## WORK ORDER
An exact repetition of the data below, without images, is the expected answer.

## EXTRACTED MATERIAL
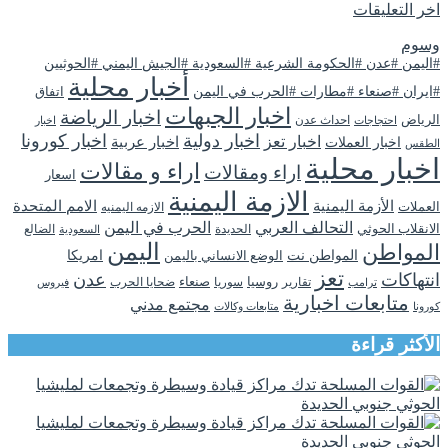
اخر التعليقات
وسوم
#اليمن #عدن #الحكومة الشرعية #السعودية #الجيش اليمني #الحوثيين
أخبار محلية
#ايران #صنعاء #مطارات #الحرب في اليمن
اتفاق
اخبار الجبهات
اخبار الرياضة
الرياض
احداث عدن
اخبار
احتجاجات
اخبار دولية
اخبار كورونا
اخبار تعز
اخبار عربية
اخبار العملات
الطقس
اخبار محلية
اراء و مقالات
اراء ومقالات
اسعار
الازمة اليمنية
الأزمة اليمنية
الامم المتحدة
العملات
الازمه اليمنيه
التحالف العربي
الحرب في اليمن
الانقلاب الحوثي
الحديدة
الضالع
السعودية
اليمن
المواطن
المواطن نت
الوضع الانساني باليمن
امريكا
تعز
انتهاكات
عدن
روسيا
تقارير
سوريا
صنعاء
ضحايا الحرب
فيروس
ترامب
متابعات اخبارية
مجتمع مدني
كورونا
متابعات وكالات
الأكثر قراءة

## ANSWER SECTION
اخر التعليقات
وسوم
#اليمن #عدن #الحكومة الشرعية #السعودية #الجيش اليمني #الحوثيين
أخبار محلية
#ايران #صنعاء #مطارات #الحرب في اليمن
اتفاق
اخبار الجبهات
اخبار الرياضة
الرياض
احداث عدن
اخبار
احتجاجات
اخبار دولية
اخبار كورونا
اخبار تعز
اخبار عربية
اخبار العملات
الطقس
اخبار محلية
اراء و مقالات
اراء ومقالات
اسعار
الازمة اليمنية
الأزمة اليمنية
الامم المتحدة
العملات
الازمه اليمنيه
التحالف العربي
الحرب في اليمن
الانقلاب الحوثي
الحديدة
الضالع
السعودية
اليمن
المواطن
المواطن نت
الوضع الانساني باليمن
امريكا
تعز
انتهاكات
عدن
روسيا
تقارير
سوريا
صنعاء
ضحايا الحرب
فيروس
ترامب
متابعات اخبارية
مجتمع مدني
كورونا
متابعات وكالات
الأكثر قراءة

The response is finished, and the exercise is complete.